Ancak yalanın haram olduğunu düşünmeyen insanlar, zorda kaldıkları her durumda, kendilerini kurtarmak için hemen yalana başvururlar. Belki o an gerçekten zor bir durumdan kendilerini kurtarırlar ya da kurtardıklarını sanırlar, ancak tevbe etmedikçe ve dürüst bir insan olmadıkça, yalancılıklarından dolayı, ahirette sorumlu olabilirler.
Allah, Kuran’da ayetlerine inanmayanların yalan söylediklerini şöyle bildirmektedir:
Yalanı, yalnızca Allah’ın ayetlerine inanmayanlar uydurur. İşte yalancıların asıl kendileri onlardır. (Nahl Suresi, 105)
İnsanların bir kısmı ahireti düşünmedikleri için, bir kısmı da, söyledikleri yalanların zararsız olduğunu zannettikleri için kolaylıkla yalan söyleyebilmektedirler.
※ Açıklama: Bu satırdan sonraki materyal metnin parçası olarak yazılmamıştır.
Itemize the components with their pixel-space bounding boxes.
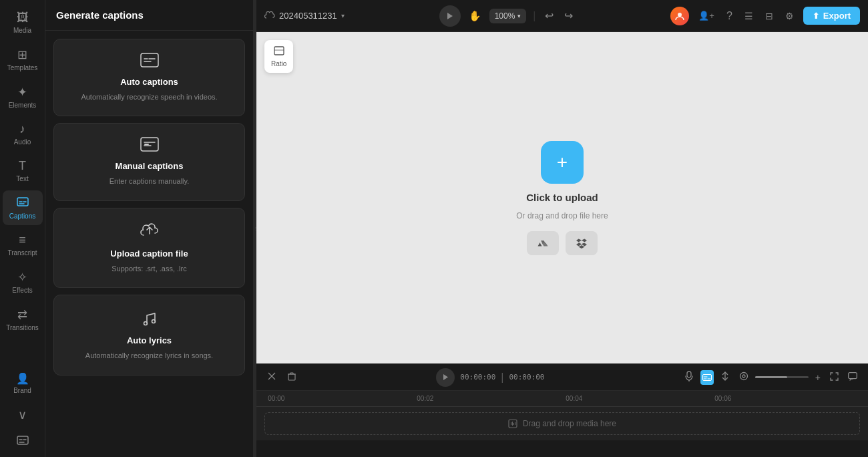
timeline-track: Drag and drop media here [256, 407, 868, 440]
main-area: 202405311231 ▾ ✋ 100% ▾ | ↩ ↪ 👤+ ? ☰ [256, 0, 868, 457]
card-upload-caption[interactable]: Upload caption file Supports: .srt, .ass… [53, 208, 245, 288]
svg-rect-12 [687, 371, 691, 377]
manual-captions-icon [140, 137, 159, 156]
settings-button[interactable]: ⚙ [783, 8, 797, 24]
sidebar-item-brand[interactable]: 👤 Brand [3, 367, 43, 400]
svg-rect-1 [17, 436, 28, 444]
layout-button[interactable]: ⊟ [763, 8, 776, 24]
upload-subtitle: Or drag and drop file here [516, 211, 608, 220]
sidebar-item-media[interactable]: 🖼 Media [3, 5, 43, 39]
upload-services [527, 231, 598, 255]
upload-title: Click to upload [526, 192, 598, 203]
delete-icon[interactable] [284, 369, 299, 386]
svg-rect-4 [144, 144, 149, 145]
sidebar-item-captions[interactable]: Captions [3, 190, 43, 225]
left-sidebar: 🖼 Media ⊞ Templates ✦ Elements ♪ Audio T… [0, 0, 45, 457]
top-bar: 202405311231 ▾ ✋ 100% ▾ | ↩ ↪ 👤+ ? ☰ [256, 0, 868, 32]
transcript-icon: ≡ [19, 233, 26, 247]
undo-button[interactable]: ↩ [542, 7, 556, 25]
add-user-button[interactable]: 👤+ [696, 8, 717, 23]
hamburger-button[interactable]: ☰ [742, 8, 756, 24]
card-auto-captions[interactable]: Auto captions Automatically recognize sp… [53, 39, 245, 116]
sidebar-item-effects[interactable]: ✧ Effects [3, 265, 43, 299]
comment-icon[interactable] [845, 369, 860, 386]
volume-slider[interactable] [755, 376, 809, 378]
upload-caption-desc: Supports: .srt, .ass, .lrc [112, 264, 186, 274]
split-icon[interactable] [718, 369, 732, 386]
ruler-mark-2: 00:04 [566, 395, 582, 402]
ruler-mark-0: 00:00 [268, 395, 284, 402]
canvas-area: Ratio + Click to upload Or drag and drop… [256, 32, 868, 363]
volume-fill [755, 376, 787, 378]
sidebar-item-audio[interactable]: ♪ Audio [3, 117, 43, 151]
hand-tool-button[interactable]: ✋ [466, 7, 484, 25]
card-auto-lyrics[interactable]: Auto lyrics Automatically recognize lyri… [53, 295, 245, 375]
svg-rect-14 [702, 374, 711, 380]
card-manual-captions[interactable]: Manual captions Enter captions manually. [53, 123, 245, 200]
auto-captions-title: Auto captions [120, 77, 178, 87]
play-button[interactable] [439, 5, 461, 27]
loop-icon[interactable] [736, 369, 751, 386]
avatar [670, 7, 689, 25]
ruler-marks: 00:00 00:02 00:04 00:06 [264, 391, 860, 406]
dropdown-arrow-icon: ▾ [341, 12, 345, 19]
time-current: 00:00:00 [460, 373, 495, 382]
microphone-icon[interactable] [682, 368, 696, 386]
sidebar-item-templates[interactable]: ⊞ Templates [3, 42, 43, 77]
sidebar-item-elements[interactable]: ✦ Elements [3, 80, 43, 114]
ruler-mark-3: 00:06 [714, 395, 731, 402]
cut-icon[interactable] [264, 369, 279, 386]
svg-point-6 [152, 320, 155, 323]
drag-drop-area[interactable]: Drag and drop media here [264, 412, 860, 435]
sidebar-item-transcript[interactable]: ≡ Transcript [3, 228, 43, 262]
help-button[interactable]: ? [724, 7, 735, 25]
manual-captions-title: Manual captions [116, 161, 184, 171]
media-icon: 🖼 [17, 11, 29, 25]
caption-track-icon[interactable] [700, 370, 714, 385]
sidebar-item-transitions[interactable]: ⇄ Transitions [3, 302, 43, 337]
panel-title: Generate captions [45, 0, 253, 31]
upload-caption-icon [140, 222, 159, 243]
brand-icon: 👤 [16, 372, 29, 385]
chevron-down-icon: ∨ [18, 408, 27, 422]
manual-captions-desc: Enter captions manually. [110, 176, 190, 186]
redo-button[interactable]: ↪ [562, 7, 576, 25]
captions-bottom-icon [17, 436, 29, 446]
export-button[interactable]: ⬆ Export [803, 7, 860, 25]
zoom-dropdown-icon: ▾ [517, 13, 521, 19]
sidebar-item-text[interactable]: T Text [3, 154, 43, 188]
text-icon: T [19, 159, 26, 173]
svg-rect-11 [288, 374, 295, 380]
auto-lyrics-icon [140, 309, 159, 330]
ratio-button[interactable]: Ratio [264, 40, 293, 73]
svg-rect-18 [849, 372, 857, 378]
bottom-right-icons: + [682, 368, 860, 386]
svg-rect-8 [274, 47, 284, 55]
top-bar-controls: ✋ 100% ▾ | ↩ ↪ [439, 5, 576, 27]
ratio-label: Ratio [271, 60, 286, 67]
dropbox-button[interactable] [566, 231, 598, 255]
ratio-icon [274, 45, 284, 58]
transport-play-button[interactable] [436, 368, 455, 387]
audio-icon: ♪ [19, 122, 25, 136]
sidebar-item-captions-bottom[interactable] [3, 430, 43, 452]
timeline-area: 00:00 00:02 00:04 00:06 Drag and drop me… [256, 390, 868, 457]
svg-point-16 [740, 373, 747, 380]
templates-icon: ⊞ [17, 47, 27, 62]
auto-captions-icon [140, 53, 159, 71]
zoom-control[interactable]: 100% ▾ [489, 9, 527, 23]
sidebar-item-more[interactable]: ∨ [3, 402, 43, 428]
google-drive-button[interactable] [527, 231, 559, 255]
svg-point-17 [742, 375, 745, 377]
project-name[interactable]: 202405311231 ▾ [264, 11, 345, 21]
upload-caption-title: Upload caption file [110, 249, 188, 259]
captions-icon [17, 196, 29, 210]
svg-rect-3 [141, 138, 158, 151]
auto-captions-desc: Automatically recognize speech in videos… [81, 92, 217, 102]
vol-plus-icon[interactable]: + [813, 369, 823, 386]
svg-point-7 [678, 13, 682, 17]
effects-icon: ✧ [17, 270, 27, 285]
upload-plus-button[interactable]: + [541, 141, 584, 184]
fullscreen-icon[interactable] [827, 369, 841, 386]
upload-area: + Click to upload Or drag and drop file … [516, 141, 608, 255]
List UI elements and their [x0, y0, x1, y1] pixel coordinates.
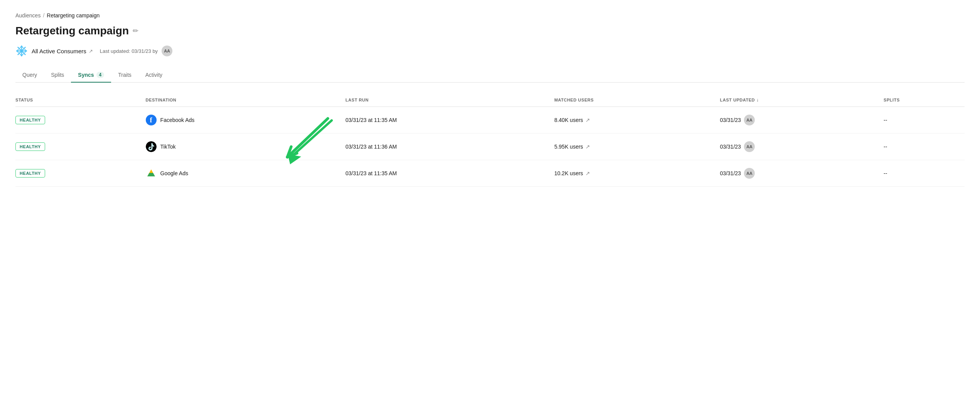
col-last-run: LAST RUN: [346, 93, 554, 107]
tiktok-icon: [146, 141, 157, 152]
destination-name[interactable]: Google Ads: [160, 170, 188, 176]
avatar: AA: [744, 115, 755, 125]
col-splits: SPLITS: [884, 93, 965, 107]
table-row: HEALTHY Google Ads: [15, 160, 965, 187]
snowflake-icon: [15, 45, 28, 57]
tab-syncs[interactable]: Syncs 4: [71, 68, 111, 83]
syncs-table: STATUS DESTINATION LAST RUN MATCHED USER…: [15, 93, 965, 187]
syncs-table-container: STATUS DESTINATION LAST RUN MATCHED USER…: [15, 93, 965, 187]
last-updated-cell: 03/31/23 AA: [720, 160, 884, 187]
last-updated-label: Last updated: 03/31/23 by: [100, 48, 158, 54]
col-last-updated[interactable]: LAST UPDATED ↓: [720, 93, 884, 107]
matched-users-cell: 10.2K users ↗︎: [554, 160, 720, 187]
google-ads-icon: [146, 168, 157, 179]
last-run-cell: 03/31/23 at 11:35 AM: [346, 107, 554, 134]
destination-cell: f Facebook Ads: [146, 107, 346, 134]
splits-cell: --: [884, 107, 965, 134]
audience-name: All Active Consumers ↗︎: [32, 48, 93, 54]
table-header-row: STATUS DESTINATION LAST RUN MATCHED USER…: [15, 93, 965, 107]
matched-users-cell: 5.95K users ↗︎: [554, 134, 720, 160]
page-title: Retargeting campaign: [15, 25, 129, 37]
syncs-badge: 4: [96, 72, 105, 78]
destination-cell: TikTok: [146, 134, 346, 160]
tab-traits[interactable]: Traits: [111, 68, 138, 83]
status-cell: HEALTHY: [15, 107, 146, 134]
edit-icon[interactable]: ✏: [133, 27, 138, 35]
tab-query[interactable]: Query: [15, 68, 44, 83]
destination-name[interactable]: Facebook Ads: [160, 117, 195, 123]
svg-point-17: [146, 141, 157, 152]
status-badge: HEALTHY: [15, 116, 45, 124]
audience-info: All Active Consumers ↗︎ Last updated: 03…: [15, 45, 965, 57]
tabs-container: Query Splits Syncs 4 Traits Activity: [15, 68, 965, 83]
breadcrumb-current: Retargeting campaign: [47, 12, 100, 19]
page-title-row: Retargeting campaign ✏: [15, 25, 965, 37]
avatar: AA: [162, 46, 172, 56]
tab-activity[interactable]: Activity: [138, 68, 169, 83]
splits-cell: --: [884, 134, 965, 160]
breadcrumb-parent[interactable]: Audiences: [15, 12, 40, 19]
status-cell: HEALTHY: [15, 160, 146, 187]
avatar: AA: [744, 168, 755, 179]
destination-cell: Google Ads: [146, 160, 346, 187]
breadcrumb: Audiences / Retargeting campaign: [15, 12, 965, 19]
destination-name[interactable]: TikTok: [160, 144, 176, 150]
col-matched-users: MATCHED USERS: [554, 93, 720, 107]
col-status: STATUS: [15, 93, 146, 107]
table-row: HEALTHY TikTok 03/31/23: [15, 134, 965, 160]
status-badge: HEALTHY: [15, 142, 45, 151]
matched-users-link-icon[interactable]: ↗︎: [585, 170, 590, 176]
last-run-cell: 03/31/23 at 11:36 AM: [346, 134, 554, 160]
last-updated-cell: 03/31/23 AA: [720, 134, 884, 160]
col-destination: DESTINATION: [146, 93, 346, 107]
facebook-icon: f: [146, 115, 157, 125]
matched-users-cell: 8.40K users ↗︎: [554, 107, 720, 134]
status-badge: HEALTHY: [15, 169, 45, 178]
last-updated-cell: 03/31/23 AA: [720, 107, 884, 134]
breadcrumb-separator: /: [43, 12, 44, 19]
avatar: AA: [744, 141, 755, 152]
audience-external-link-icon[interactable]: ↗︎: [89, 48, 93, 54]
sort-down-icon: ↓: [756, 97, 759, 103]
tab-splits[interactable]: Splits: [44, 68, 71, 83]
matched-users-link-icon[interactable]: ↗︎: [585, 144, 590, 150]
status-cell: HEALTHY: [15, 134, 146, 160]
last-run-cell: 03/31/23 at 11:35 AM: [346, 160, 554, 187]
table-row: HEALTHY f Facebook Ads 03/31/23 at 11:35…: [15, 107, 965, 134]
svg-marker-21: [147, 173, 155, 176]
matched-users-link-icon[interactable]: ↗︎: [585, 117, 590, 123]
splits-cell: --: [884, 160, 965, 187]
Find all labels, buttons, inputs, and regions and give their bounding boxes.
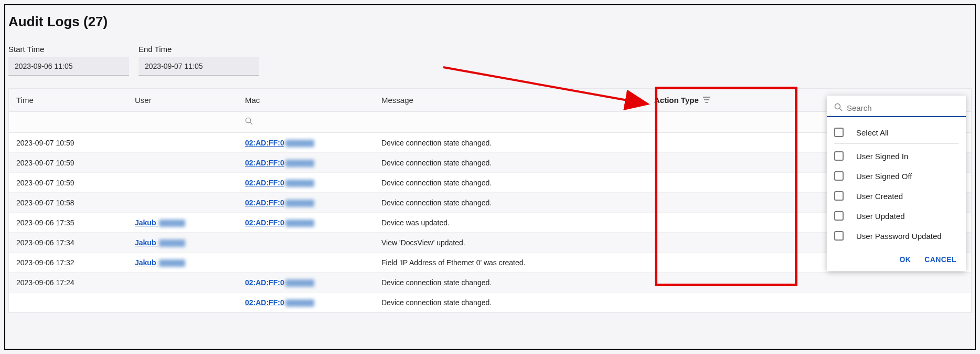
start-time-input[interactable]	[8, 57, 129, 76]
filter-option-row[interactable]: User Signed In	[834, 146, 958, 166]
col-header-mac[interactable]: Mac	[245, 96, 381, 105]
cell-mac: 02:AD:FF:0	[245, 159, 381, 167]
redacted-text	[285, 279, 314, 287]
redacted-text	[285, 299, 314, 307]
redacted-text	[159, 220, 185, 227]
cell-user: Jakub	[135, 258, 245, 267]
cell-message: Device connection state changed.	[381, 159, 654, 167]
col-header-time[interactable]: Time	[9, 96, 135, 105]
col-header-user[interactable]: User	[135, 96, 245, 105]
mac-link[interactable]: 02:AD:FF:0	[245, 179, 314, 187]
mac-link[interactable]: 02:AD:FF:0	[245, 278, 314, 287]
cell-user: Jakub	[135, 218, 245, 227]
checkbox-icon	[834, 211, 844, 221]
cell-message: Device was updated.	[381, 218, 654, 227]
user-link[interactable]: Jakub	[135, 218, 185, 227]
cell-mac: 02:AD:FF:0	[245, 298, 381, 307]
start-time-block: Start Time	[8, 45, 129, 76]
time-filter-bar: Start Time End Time	[5, 34, 975, 81]
col-header-message[interactable]: Message	[381, 96, 654, 105]
redacted-text	[159, 259, 185, 267]
cell-time: 2023-09-06 17:32	[9, 258, 135, 267]
cell-mac: 02:AD:FF:0	[245, 218, 381, 227]
user-link[interactable]: Jakub	[135, 238, 185, 247]
page-title: Audit Logs (27)	[5, 5, 975, 34]
cancel-button[interactable]: CANCEL	[924, 255, 956, 264]
table-header-row: Time User Mac Message Action Type	[9, 89, 971, 112]
cell-message: Device connection state changed.	[381, 199, 654, 207]
cell-message: Device connection state changed.	[381, 179, 654, 187]
cell-time: 2023-09-06 17:35	[9, 218, 135, 227]
checkbox-icon	[834, 231, 844, 241]
mac-link[interactable]: 02:AD:FF:0	[245, 159, 314, 167]
cell-time: 2023-09-07 10:58	[9, 199, 135, 207]
search-icon[interactable]	[245, 118, 253, 127]
filter-option-label: User Updated	[856, 212, 905, 221]
select-all-row[interactable]: Select All	[834, 122, 958, 142]
table-row[interactable]: 02:AD:FF:0Device connection state change…	[9, 293, 971, 313]
checkbox-icon	[834, 128, 844, 137]
end-time-input[interactable]	[139, 57, 259, 76]
end-time-label: End Time	[139, 45, 259, 54]
cell-mac: 02:AD:FF:0	[245, 199, 381, 207]
filter-search-input[interactable]	[847, 103, 958, 112]
filter-option-label: User Signed Off	[856, 172, 912, 181]
filter-search-bar	[827, 96, 966, 117]
filter-option-row[interactable]: User Created	[834, 186, 958, 206]
cell-time: 2023-09-06 17:34	[9, 238, 135, 247]
svg-line-1	[840, 109, 843, 111]
filter-option-row[interactable]: User Password Updated	[834, 226, 958, 246]
checkbox-icon	[834, 151, 844, 161]
redacted-text	[159, 240, 185, 247]
redacted-text	[285, 200, 314, 207]
checkbox-icon	[834, 171, 844, 181]
search-icon	[834, 103, 843, 113]
redacted-text	[285, 160, 314, 167]
filter-icon	[703, 96, 710, 105]
ok-button[interactable]: OK	[899, 255, 911, 264]
select-all-label: Select All	[856, 128, 889, 137]
svg-point-0	[835, 104, 840, 109]
filter-option-label: User Password Updated	[856, 232, 942, 241]
action-type-label: Action Type	[654, 96, 699, 105]
redacted-text	[285, 140, 314, 147]
cell-message: Field 'IP Address of Ethernet 0' was cre…	[381, 258, 654, 267]
filter-option-label: User Created	[856, 192, 903, 201]
mac-link[interactable]: 02:AD:FF:0	[245, 218, 314, 227]
cell-mac: 02:AD:FF:0	[245, 278, 381, 287]
mac-link[interactable]: 02:AD:FF:0	[245, 199, 314, 207]
cell-mac: 02:AD:FF:0	[245, 139, 381, 147]
mac-link[interactable]: 02:AD:FF:0	[245, 298, 314, 307]
mac-link[interactable]: 02:AD:FF:0	[245, 139, 314, 147]
cell-time: 2023-09-07 10:59	[9, 139, 135, 147]
start-time-label: Start Time	[8, 45, 129, 54]
filter-option-row[interactable]: User Updated	[834, 206, 958, 226]
col-header-action-type[interactable]: Action Type Selec	[654, 96, 971, 105]
table-row[interactable]: 2023-09-06 17:2402:AD:FF:0Device connect…	[9, 273, 971, 293]
cell-message: Device connection state changed.	[381, 298, 654, 307]
cell-time: 2023-09-06 17:24	[9, 278, 135, 287]
redacted-text	[285, 220, 314, 227]
redacted-text	[285, 180, 314, 187]
cell-message: Device connection state changed.	[381, 139, 654, 147]
cell-user: Jakub	[135, 238, 245, 247]
cell-time: 2023-09-07 10:59	[9, 179, 135, 187]
cell-mac: 02:AD:FF:0	[245, 179, 381, 187]
filter-option-row[interactable]: User Signed Off	[834, 166, 958, 186]
audit-logs-panel: Audit Logs (27) Start Time End Time Time…	[4, 4, 976, 350]
cell-message: Device connection state changed.	[381, 278, 654, 287]
end-time-block: End Time	[139, 45, 259, 76]
divider	[834, 143, 958, 144]
user-link[interactable]: Jakub	[135, 258, 185, 267]
checkbox-icon	[834, 191, 844, 201]
cell-message: View 'DocsView' updated.	[381, 238, 654, 247]
cell-time: 2023-09-07 10:59	[9, 159, 135, 167]
filter-option-label: User Signed In	[856, 152, 908, 161]
svg-line-3	[250, 122, 252, 124]
audit-table: Time User Mac Message Action Type	[8, 88, 972, 313]
svg-point-2	[246, 118, 250, 122]
action-type-filter-popup: Select All User Signed InUser Signed Off…	[827, 96, 966, 271]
Kimi toplumlarda son derece yaygın olan “beyaz yalanlar” ifadesi de bunun bir örneğidir. Sözde beyaz yalanlar, kimseye zarar vermeyen, masumane, insanı o an bir sıkıntıdan kurtaran, küçük yalanlardır. Bu tür yalanların hiçbir sakıncası olmadığına inanılır. Ancak, yalan her durumda samimiyetsizlik, ikiyüzlülük ve sahtekarlıktır. Yalan söyleyen kişi, karşısındaki insanı kandırmakta, ona karşı samimiyetsiz davranmakta, ona saygı ve sevgi duymadığını göstermektedir. Bu nedenle yalanı, siyah veya beyaz gibi sıfatlarla sınıflandırıp, “bu yalandan bir şey olmaz”, “bu zararsızdır” gibi çıkarımlar yapmak doğru değildir.
Yalan, Allah’ın hoşnut olmadığı ve insanlara yasakladığı bir tavırdır. Peygamber Efendimiz (sav) de, bunu sık sık dile getirmiştir. Peygamber Efendimiz (sav)’in bu konuyla ilgili sözlerinden bazıları şöyledir:
“Yalanın her çeşidi günahtır…” 1
“Ey insanlar, pervanenin ateşe atılması gibi sizi yalanın peşine düşmeye sevkeden şey nedir?” 2
“Yalan söz, büyük günahlardandır.” 3
Mümini Dürüst Yapan Allah Korkusudur
Muhabir: Allah korkusundan söz ettiniz, peki şöyle bir soru sormak istiyorum. Neden Allah’tan korkmalıyız?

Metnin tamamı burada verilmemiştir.